Celltrion tumbled 34 percent to 31,350 won in Seoul, the biggest weekly decline on the MSCI Asia Pacific Index. The company said it postponed a late-stage trial of a biosimilar version of Roche Holding AG’s best-selling Rituxan drug used in treating non-Hodgkin lymphoma patients, potentially benefiting competitors such as Boehringer Ingelheim GmbH and Novartis AG.
Zoomlion Heavy Industry fell 2.4 percent to HK$8.10 after the Chinese cranemaker forecast first-quarter profit will fall between 60 percent and 80 percent. Daphne International Holdings Ltd. slumped 15 percent to HK$8.39 after reporting a drop in sales.
“Weak corporate earnings results and renewed concerns about the global economy saw traders switch to a risk-off mode,” said Matthew Sherwood, Sydney-based head of markets research at Perpetual Investments, which manages about $25 billion.
Softbank Corp., Japan’s third-largest mobile-phone company, declined 7.4 percent to 4,365 yen in Tokyo this week. Dish Network offered $25.5 billion for control of Sprint, sparking concerns the Japanese wireless carrier may raise its own bid.

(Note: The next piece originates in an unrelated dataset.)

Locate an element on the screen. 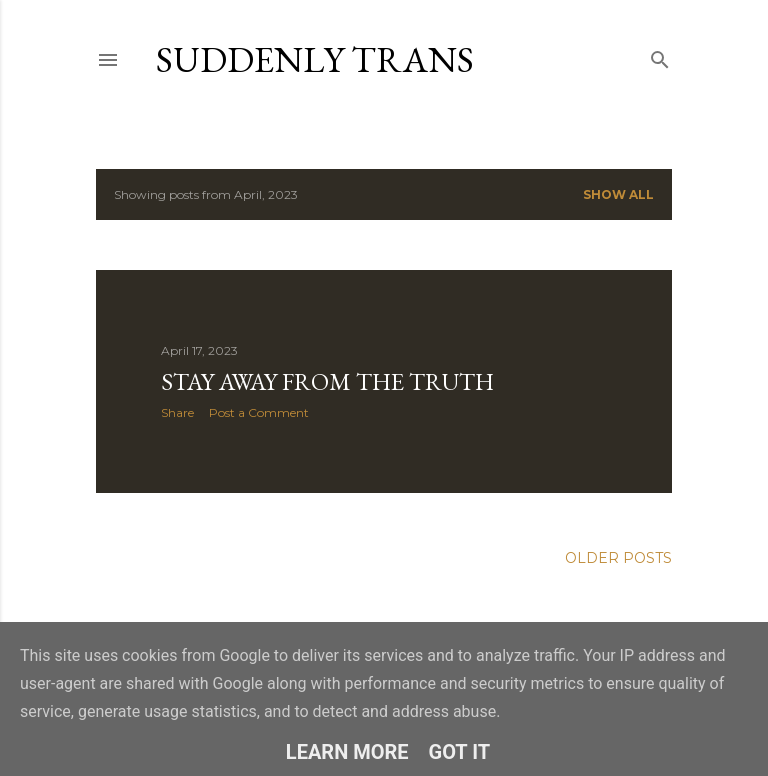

Among stocks that advanced, Taiwan Semiconductor Manufacturing Co., the world’s largest contract maker of chips, gained 6 percent to NT$106.50 after forecasting record quarterly sales and raising its spending plan amid rising smartphone demand.
Lenovo Group Ltd., the second-largest maker of personal computers, rose 6 percent to HK$7.06. The Chinese company has emerged as the most likely bidder for International Business Machines Corp.’s low-end server business, a person familiar with the matter said.